**Task**
Once you find the line with "ent safe from water damage and blockage. Team" in the data that follows, repeat it and every line after it exactly, through the line with "tains, dining chairs, sofas, and cushions or".

[Source records]
· · · · · · ·
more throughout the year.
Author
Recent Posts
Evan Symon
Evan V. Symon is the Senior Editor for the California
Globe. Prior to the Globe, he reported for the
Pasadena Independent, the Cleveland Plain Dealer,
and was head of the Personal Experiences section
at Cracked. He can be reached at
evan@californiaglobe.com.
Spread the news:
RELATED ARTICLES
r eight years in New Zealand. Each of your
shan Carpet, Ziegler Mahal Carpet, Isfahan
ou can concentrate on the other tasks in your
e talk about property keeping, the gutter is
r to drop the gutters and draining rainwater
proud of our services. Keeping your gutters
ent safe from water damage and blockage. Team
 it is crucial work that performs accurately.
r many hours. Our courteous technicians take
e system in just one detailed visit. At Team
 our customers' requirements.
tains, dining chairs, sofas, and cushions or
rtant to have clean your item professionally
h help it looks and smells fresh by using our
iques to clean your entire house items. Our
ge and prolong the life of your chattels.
· · · · · · ·
**Task answer**
ent safe from water damage and blockage. Team
 it is crucial work that performs accurately.
r many hours. Our courteous technicians take
e system in just one detailed visit. At Team
 our customers' requirements.
tains, dining chairs, sofas, and cushions or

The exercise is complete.